The primary output of the work package will be a data-driven assessment of the evolutionary potential of black-grass populations for MHR evolution, enabling the wider implications of management to be addressed. A general model describing the density and size-/age-structured dynamics of local weed populations will underpin our analyses. This will couple two sub-models. The first will capture the among-year dynamics of the seed bank, derived from classic ecological models of annual weeds. This will allow us to evaluate the impact of historic patterns of selection on the evolutionary potential of the seed bank. The second sub-model will be based on the integral projection model, which describes the within-season dynamics of newly established weeds in terms of individual-level processes. This work-package will address the following: 1) Develop a novel integrated modelling framework to explore the joint eco-evolutionary dynamics of weed populations in agri-ecosystems. 2) Predict the management implications of interactions between ecological and evolutionary processes. 3) Evaluate the robustness of these predictions to assumptions about spatial processes, stochasticity and genetic architecture.

Who is involved? Dylan Childs (PI), Rob Freckleton (CI), Paul Neve (CI) and Jarrod Hadfield (CI)

Work Package 5: Assessing wider impacts of resistance and management (2016-2018)

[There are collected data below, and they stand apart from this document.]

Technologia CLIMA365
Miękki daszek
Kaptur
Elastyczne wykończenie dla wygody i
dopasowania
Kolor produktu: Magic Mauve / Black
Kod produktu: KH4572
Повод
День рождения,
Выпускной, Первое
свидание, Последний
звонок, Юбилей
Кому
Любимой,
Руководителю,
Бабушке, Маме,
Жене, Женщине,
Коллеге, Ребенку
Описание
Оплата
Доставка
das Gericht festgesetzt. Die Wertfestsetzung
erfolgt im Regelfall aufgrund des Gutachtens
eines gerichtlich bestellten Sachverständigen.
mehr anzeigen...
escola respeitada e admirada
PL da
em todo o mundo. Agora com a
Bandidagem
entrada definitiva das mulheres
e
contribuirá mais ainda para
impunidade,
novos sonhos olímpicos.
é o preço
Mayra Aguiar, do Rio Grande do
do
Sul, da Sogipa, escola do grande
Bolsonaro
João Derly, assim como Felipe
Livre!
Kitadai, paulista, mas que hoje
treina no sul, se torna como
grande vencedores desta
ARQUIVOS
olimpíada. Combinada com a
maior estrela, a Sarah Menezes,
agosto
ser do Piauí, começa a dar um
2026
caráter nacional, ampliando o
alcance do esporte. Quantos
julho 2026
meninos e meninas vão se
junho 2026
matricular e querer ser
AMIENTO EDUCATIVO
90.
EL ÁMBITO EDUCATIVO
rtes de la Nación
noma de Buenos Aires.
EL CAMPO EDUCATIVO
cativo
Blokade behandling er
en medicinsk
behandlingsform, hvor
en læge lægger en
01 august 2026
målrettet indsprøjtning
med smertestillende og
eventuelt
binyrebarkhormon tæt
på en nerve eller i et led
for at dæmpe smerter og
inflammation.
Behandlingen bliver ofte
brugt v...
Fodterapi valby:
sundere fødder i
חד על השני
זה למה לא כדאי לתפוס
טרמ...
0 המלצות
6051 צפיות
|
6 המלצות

The primary output of the work package will be potential solutions to resistance management that also minimize adverse economic or environmental impacts. To achieve this, we plan to explore the economic consequences of resistance management strategies using farm-scale cost-benefit analysis. Environmental impacts of resistance management strategies will be analysed using approaches that enable us to consider farmland biodiversity, water quality and greenhouse gas emissions. This work-package will address the following: 1) Develop future scenarios of land-use change and management, including potential strategies to minimize or reduce herbicide resistance. 2) Translate these scenarios into the land-use and management changes we would expect to see in the countryside. 3) Assess the potential impacts of these scenarios on herbicide resistance, farm economics and the environment. 4) Identify significant risks in terms of herbicide resistance, farm economics or the environment associated with each scenario, design management responses and re-assess risks.

Who is involved? Ken Norris (PI), Rob Freckleton (CI) and Dylan Childs (CI)
  • PI: Primary Investigators
  • CI: Co-Investigators
  • PP: Project Partners
  • PD: Post Doctoral Research Associates

Associated Research

Information about related projects and PhD studentships associated with the BBSRC-HGCA funded BGRI will be described here as the project develops.